#### Task to complete
In the entries below, find the line with "[Menu] (601, 72)" and print exactly every line from there up to and including the line with "Victims Services Psychologist", with no other lines.

#### Exercise input
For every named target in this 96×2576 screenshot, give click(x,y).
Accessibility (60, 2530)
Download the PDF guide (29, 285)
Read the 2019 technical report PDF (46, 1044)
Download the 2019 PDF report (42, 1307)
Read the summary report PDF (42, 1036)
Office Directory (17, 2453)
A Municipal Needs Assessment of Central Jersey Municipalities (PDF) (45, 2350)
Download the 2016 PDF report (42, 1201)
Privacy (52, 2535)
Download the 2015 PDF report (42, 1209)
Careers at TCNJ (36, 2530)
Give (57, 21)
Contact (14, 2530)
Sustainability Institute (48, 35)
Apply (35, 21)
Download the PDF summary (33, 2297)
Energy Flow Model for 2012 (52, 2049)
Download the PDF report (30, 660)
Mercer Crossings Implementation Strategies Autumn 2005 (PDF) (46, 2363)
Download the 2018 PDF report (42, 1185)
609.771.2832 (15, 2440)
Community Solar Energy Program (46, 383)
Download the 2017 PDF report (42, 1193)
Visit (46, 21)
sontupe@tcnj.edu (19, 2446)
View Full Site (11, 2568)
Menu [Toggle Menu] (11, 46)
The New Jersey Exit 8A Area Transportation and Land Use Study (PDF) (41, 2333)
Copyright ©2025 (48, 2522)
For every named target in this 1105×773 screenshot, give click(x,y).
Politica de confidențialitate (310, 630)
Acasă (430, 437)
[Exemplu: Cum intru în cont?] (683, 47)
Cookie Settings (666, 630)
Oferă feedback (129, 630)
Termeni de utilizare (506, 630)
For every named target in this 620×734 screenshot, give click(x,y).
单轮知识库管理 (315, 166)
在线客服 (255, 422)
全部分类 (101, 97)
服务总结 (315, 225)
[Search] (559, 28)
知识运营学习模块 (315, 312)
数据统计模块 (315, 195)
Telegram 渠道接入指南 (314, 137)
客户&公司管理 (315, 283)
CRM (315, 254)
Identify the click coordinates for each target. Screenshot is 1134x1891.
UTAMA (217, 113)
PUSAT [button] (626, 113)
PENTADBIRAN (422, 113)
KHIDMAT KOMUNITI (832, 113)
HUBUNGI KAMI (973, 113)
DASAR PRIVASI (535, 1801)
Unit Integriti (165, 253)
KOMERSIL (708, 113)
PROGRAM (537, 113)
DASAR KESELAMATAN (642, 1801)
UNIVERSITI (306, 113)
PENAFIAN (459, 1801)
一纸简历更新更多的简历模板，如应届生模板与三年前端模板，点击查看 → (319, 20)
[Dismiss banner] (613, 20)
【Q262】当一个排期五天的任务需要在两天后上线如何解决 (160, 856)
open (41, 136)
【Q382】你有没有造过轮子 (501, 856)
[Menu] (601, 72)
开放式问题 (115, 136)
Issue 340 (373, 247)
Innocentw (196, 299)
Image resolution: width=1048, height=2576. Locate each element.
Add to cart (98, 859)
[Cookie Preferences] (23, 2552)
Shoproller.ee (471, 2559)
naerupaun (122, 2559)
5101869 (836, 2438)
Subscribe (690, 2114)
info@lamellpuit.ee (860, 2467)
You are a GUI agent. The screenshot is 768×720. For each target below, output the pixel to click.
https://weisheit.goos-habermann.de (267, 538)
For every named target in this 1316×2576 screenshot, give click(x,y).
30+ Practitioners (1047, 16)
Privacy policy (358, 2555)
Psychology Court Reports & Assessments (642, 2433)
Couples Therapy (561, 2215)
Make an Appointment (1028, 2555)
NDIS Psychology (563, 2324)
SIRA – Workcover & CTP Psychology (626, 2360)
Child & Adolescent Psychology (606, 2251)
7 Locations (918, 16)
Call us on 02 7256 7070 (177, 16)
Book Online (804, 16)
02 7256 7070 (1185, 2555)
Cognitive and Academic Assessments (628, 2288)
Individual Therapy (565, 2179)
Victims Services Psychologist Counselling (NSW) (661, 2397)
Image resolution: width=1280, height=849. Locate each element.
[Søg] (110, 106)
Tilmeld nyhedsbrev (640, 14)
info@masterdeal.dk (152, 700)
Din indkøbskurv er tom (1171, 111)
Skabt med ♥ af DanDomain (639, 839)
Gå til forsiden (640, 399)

#### Output for this task
[Menu] (601, 72)
开放式问题 (115, 136)
Issue 340 (373, 247)
Innocentw (196, 299)
Image resolution: width=1048, height=2576. Locate each element.
Add to cart (98, 859)
[Cookie Preferences] (23, 2552)
Shoproller.ee (471, 2559)
naerupaun (122, 2559)
5101869 (836, 2438)
Subscribe (690, 2114)
info@lamellpuit.ee (860, 2467)
You are a GUI agent. The screenshot is 768×720. For each target below, output the pixel to click.
https://weisheit.goos-habermann.de (267, 538)
For every named target in this 1316×2576 screenshot, give click(x,y).
30+ Practitioners (1047, 16)
Privacy policy (358, 2555)
Psychology Court Reports & Assessments (642, 2433)
Couples Therapy (561, 2215)
Make an Appointment (1028, 2555)
NDIS Psychology (563, 2324)
SIRA – Workcover & CTP Psychology (626, 2360)
Child & Adolescent Psychology (606, 2251)
7 Locations (918, 16)
Call us on 02 7256 7070 (177, 16)
Book Online (804, 16)
02 7256 7070 (1185, 2555)
Cognitive and Academic Assessments (628, 2288)
Individual Therapy (565, 2179)
Victims Services Psychologist Counselling (NSW) (661, 2397)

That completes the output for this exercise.